Lime source: https://github.com/marcotcr/lime
treeinterpreter source: tree interpreter
I am trying to understand how the decision tree made its predictions using Lime and tree interpreter. While both claim they are able to interpret the decision tree in their description. It seems like both interpret the same DecisionTree in different ways. That is the feature contribution order. How is that possible? if both are looking at the same thing and are trying to describe the same event but assign importance in a different order.

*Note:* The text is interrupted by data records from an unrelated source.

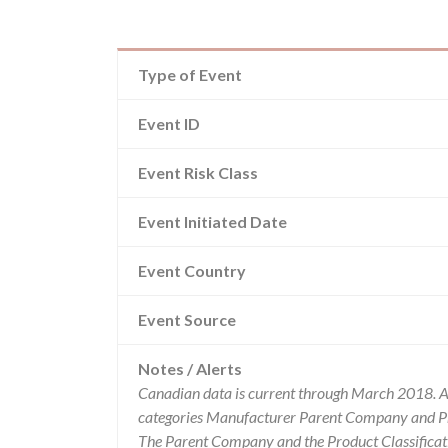
Type of Event
Event ID
Event Risk Class
Event Initiated Date
Event Country
Event Source
Notes / Alerts
Canadian data is current through March 2018. Al
categories Manufacturer Parent Company and Pro
The Parent Company and the Product Classificat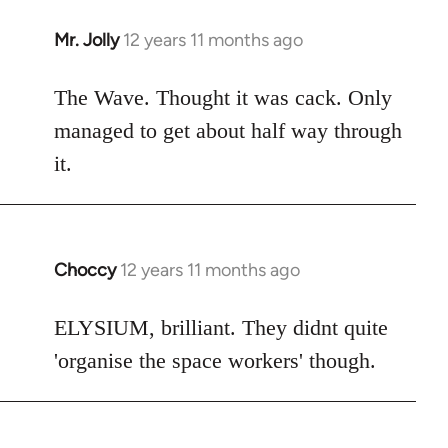
Mr. Jolly
12 years 11 months ago
In
reply
to
The Wave. Thought it was cack. Only
Welcome
managed to get about half way through
by
it.
libcom.org
Choccy
12 years 11 months ago
In
reply
to
ELYSIUM, brilliant. They didnt quite
Welcome
'organise the space workers' though.
by
libcom.org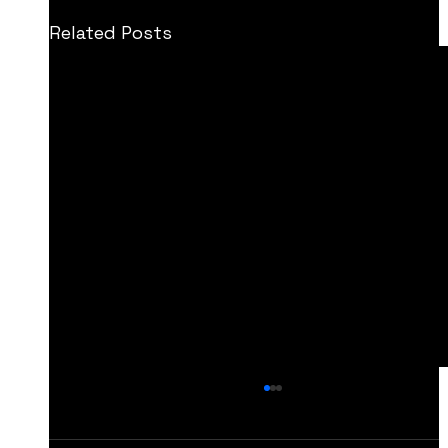
Related Posts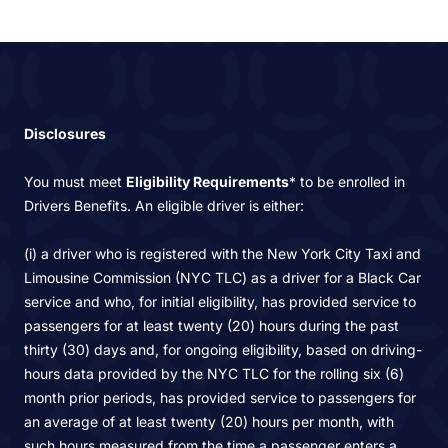
Disclosures
You must meet
Eligibility Requirements
* to be enrolled in
Drivers Benefits. An eligible driver is either:
(i) a driver who is registered with the New York City Taxi and
Limousine Commission (NYC TLC) as a driver for a Black Car
service and who, for initial eligibility, has provided service to
passengers for at least twenty (20) hours during the past
thirty (30) days and, for ongoing eligibility, based on driving-
hours data provided by the NYC TLC for the rolling six (6)
month prior periods, has provided service to passengers for
an average of at least twenty (20) hours per month, with
such hours measured from the time a passenger enters a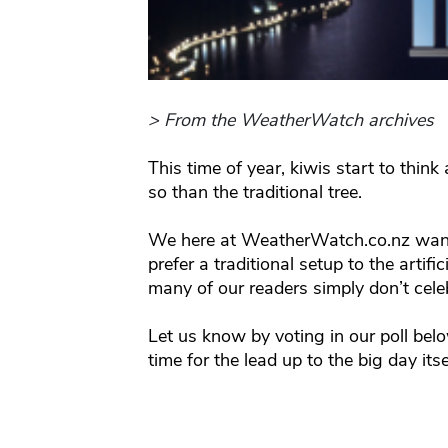
> From the WeatherWatch archives
This time of year, kiwis start to thi
so than the traditional tree.
We here at WeatherWatch.co.nz want
prefer a traditional setup to the artif
many of our readers simply don’t celebr
Let us know by voting in our poll belo
time for the lead up to the big day itse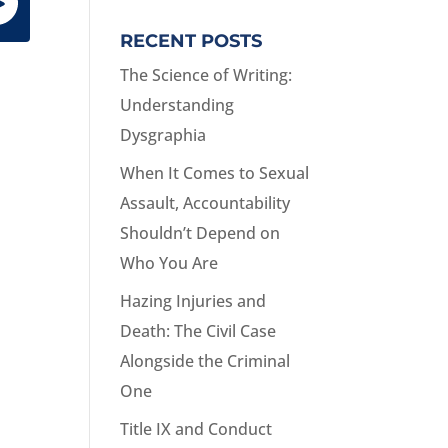
RECENT POSTS
The Science of Writing:
Understanding
Dysgraphia
When It Comes to Sexual
Assault, Accountability
Shouldn’t Depend on
Who You Are
Hazing Injuries and
Death: The Civil Case
Alongside the Criminal
One
Title IX and Conduct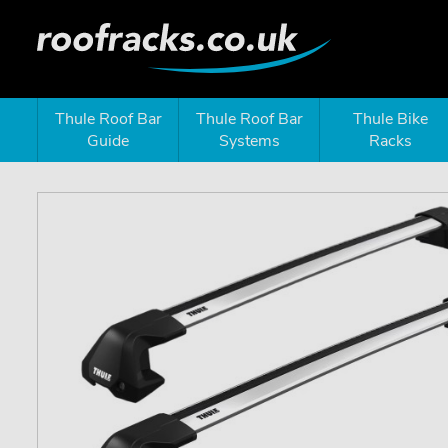
Thule Roof Bar
Thule Roof Bar
Thule Bike
Guide
Systems
Racks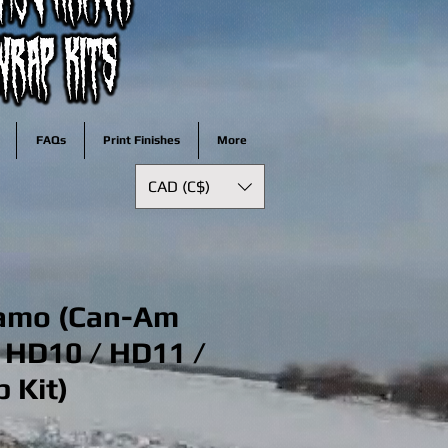
FAQs
Print Finishes
More
CAD (C$)
amo (Can-Am
 HD10 / HD11 /
 Kit)
ale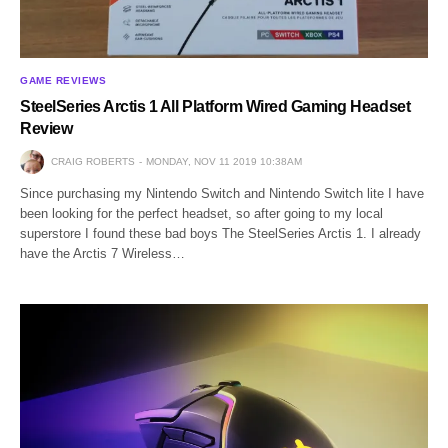
GAME REVIEWS
SteelSeries Arctis 1 All Platform Wired Gaming Headset
Review
CRAIG ROBERTS
MONDAY, NOV 11 2019 10:38AM
Since purchasing my Nintendo Switch and Nintendo Switch lite I have
been looking for the perfect headset, so after going to my local
superstore I found these bad boys The SteelSeries Arctis 1. I already
have the Arctis 7 Wireless…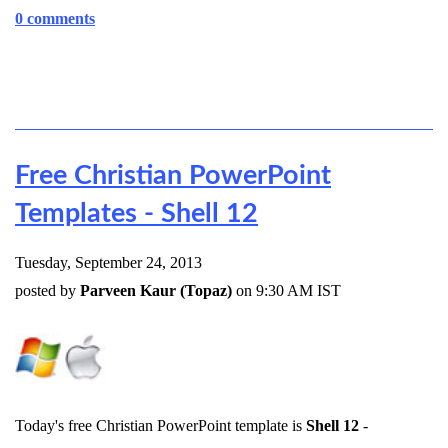
0 comments
Free Christian PowerPoint
Templates - Shell 12
Tuesday, September 24, 2013
posted by
Parveen Kaur (Topaz)
on 9:30 AM IST
Today's free Christian PowerPoint template is
Shell 12
-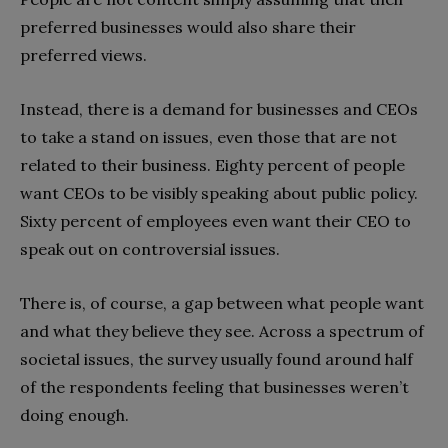
preferred businesses would also share their
preferred views.
Instead, there is a demand for businesses and CEOs
to take a stand on issues, even those that are not
related to their business. Eighty percent of people
want CEOs to be visibly speaking about public policy.
Sixty percent of employees even want their CEO to
speak out on controversial issues.
There is, of course, a gap between what people want
and what they believe they see. Across a spectrum of
societal issues, the survey usually found around half
of the respondents feeling that businesses weren’t
doing enough.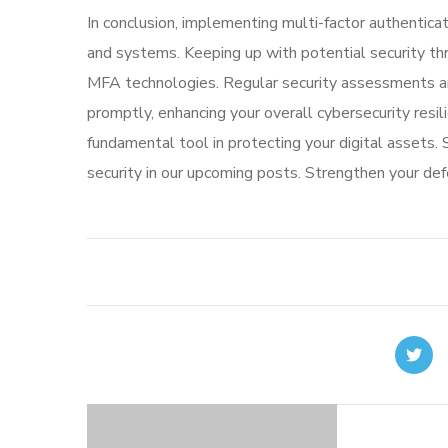
In conclusion, implementing multi-factor authenticati
and systems. Keeping up with potential security thr
MFA technologies. Regular security assessments and
promptly, enhancing your overall cybersecurity resi
fundamental tool in protecting your digital assets.
security in our upcoming posts. Strengthen your d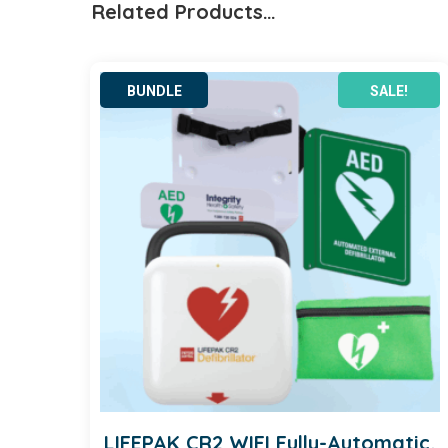
Related Products…
quantity
SALE!
LIFEPAK CR2 WIFI Fully-Automatic,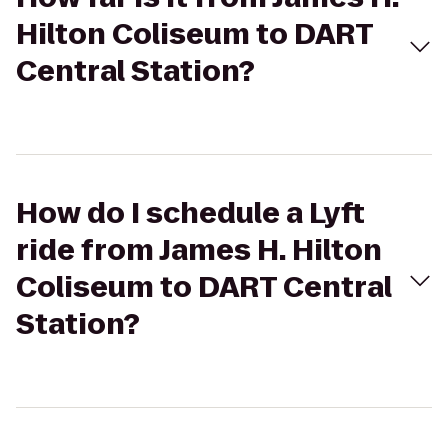
Hilton Coliseum to DART
Central Station?
How do I schedule a Lyft
ride from James H. Hilton
Coliseum to DART Central
Station?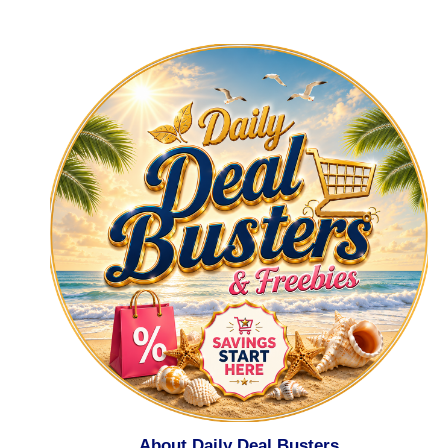
About Daily Deal Busters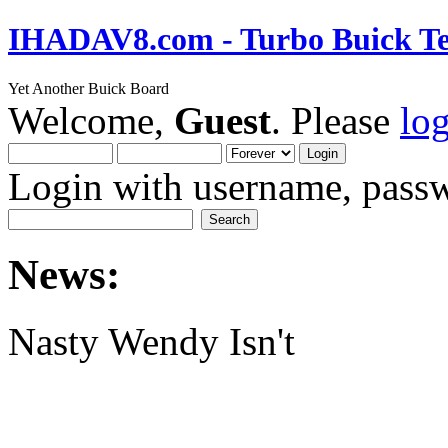
IHADAV8.com - Turbo Buick Te
Yet Another Buick Board
Welcome,
Guest
. Please
lo
Login with username, passw
News:
Nasty Wendy Isn't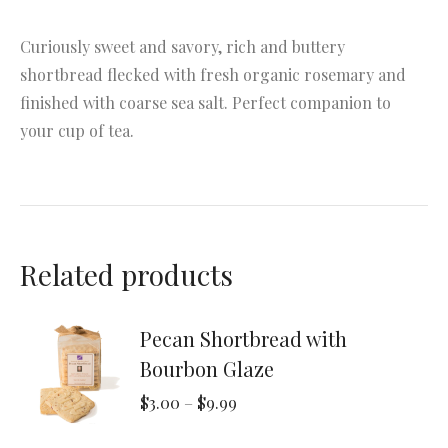
Curiously sweet and savory, rich and buttery
shortbread flecked with fresh organic rosemary and
finished with coarse sea salt. Perfect companion to
your cup of tea.
Related products
Pecan Shortbread with
Bourbon Glaze
Price
$
3.00
–
$
9.99
range: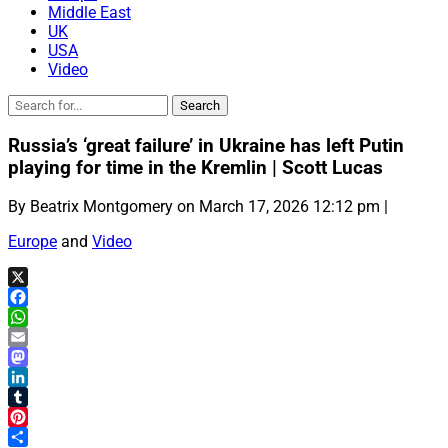
Middle East
UK
USA
Video
Russia’s ‘great failure’ in Ukraine has left Putin
playing for time in the Kremlin | Scott Lucas
By Beatrix Montgomery on March 17, 2026 12:12 pm |
Europe
and
Video
X
Facebook
WhatsApp
Email
Mastodon
LinkedIn
Tumblr
Pinterest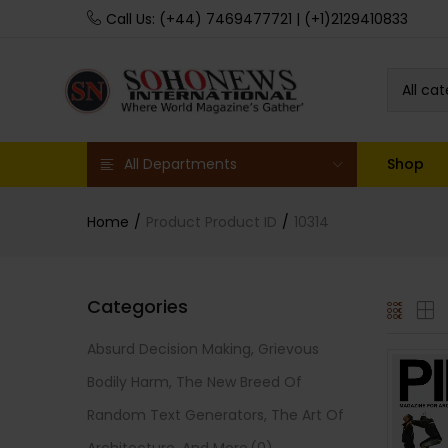
Call Us: (+44) 7469477721 | (+1)2129410833
All ca
All Departments
Shop
Home
Product Product ID
10314
Categories
Absurd Decision Making, Grievous
Bodily Harm, The New Breed Of
Random Text Generators, The Art Of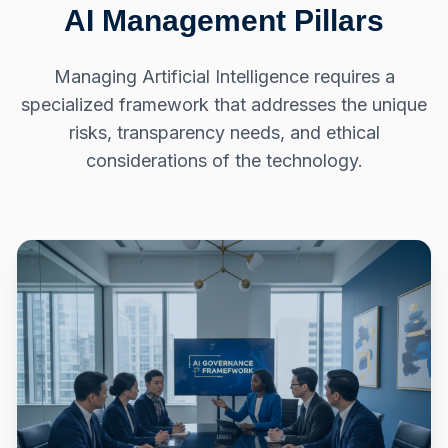
AI Management Pillars
Managing Artificial Intelligence requires a
specialized framework that addresses the unique
risks, transparency needs, and ethical
considerations of the technology.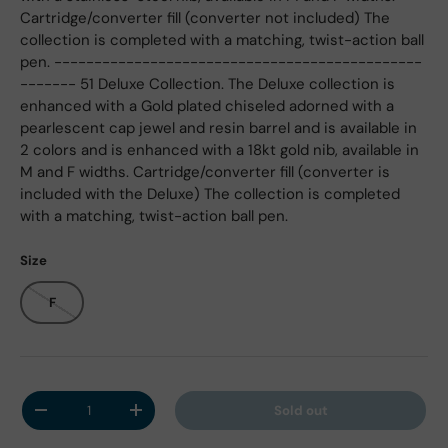
Cartridge/converter fill (converter not included) The
collection is completed with a matching, twist-action ball
pen. ----------------------------------------------
------- 51 Deluxe Collection. The Deluxe collection is
enhanced with a Gold plated chiseled adorned with a
pearlescent cap jewel and resin barrel and is available in
2 colors and is enhanced with a 18kt gold nib, available in
M and F widths. Cartridge/converter fill (converter is
included with the Deluxe) The collection is completed
with a matching, twist-action ball pen.
Size
F
Qty
Sold out
Decrease quantity
Increase quantity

Who should we trust? Especially where the top feature does matter in prediction.
The code for tree
import sklearn
import sklearn.datasets
import sklearn.ensemble
import numpy as np
import lime
import lime.lime_tabular
from __future__ import print_function
np.random.seed(1)
from treeinterpreter import treeinterpreter as ti
from sklearn.tree import DecisionTreeClassifier
iris = sklearn.datasets.load_iris()
dt = DecisionTreeClassifier(random_state=42)
dt.fit(iris.data, iris.target)
n = 100
instances =iris.data[n].reshape(1,-1)
prediction, biases, contributions = ti.predict(dt, instances)
for i in range(len(instances)):
print ("prediction:",prediction)
print ("-"*20)
print ("Feature contributions:")
print ("-"*20)
for c, feature in sorted(zip(contributions[i],
iris.feature_names),
key=lambda x: ~abs(x[0].any())):
print (feature, c)
The code for lime
import sklearn
import sklearn.datasets
import sklearn.ensemble
import numpy as np
import lime
import lime.lime_tabular
from __future__ import print_function
np.random.seed(1)
from sklearn.tree import DecisionTreeClassifier
iris = sklearn.datasets.load_iris()
dt = DecisionTreeClassifier(random_state=42)
dt.fit(iris.data, iris.target)
explainer = lime.lime_tabular.LimeTabularExplainer(iris.data, feature_names=iris.feature_names,
class_names=iris.target_names,
discretize_continuous=False)
n = 100
exp = explainer.explain_instance(iris.data[n], dt.predict_proba, num_features=4, top_labels=2)
exp.show_in_notebook(show_table=True, predict_proba= True , show_predicted_value = True , show_all=False)
Let's look first at the output of the tree.
so it did correctly say it was a virginica. However by assigning the importance in
1) petal width (cm) then petal length (cm)
Now let's look at the output of lime
Yes, it does say the algorithm predicted virginica however looking at how it made that classification, we clearly see the following
1) petal length (cm) > petal width (cm) in lime instead of petal length (cm) < petal width (cm) as shown in tree
2) where sepal width and sepal length was predicted zero, lime claims of a certain value, as shown in the uploaded images
What is happening here?
The problem grows when the features are 1000+ where every digit does matter to take a decision.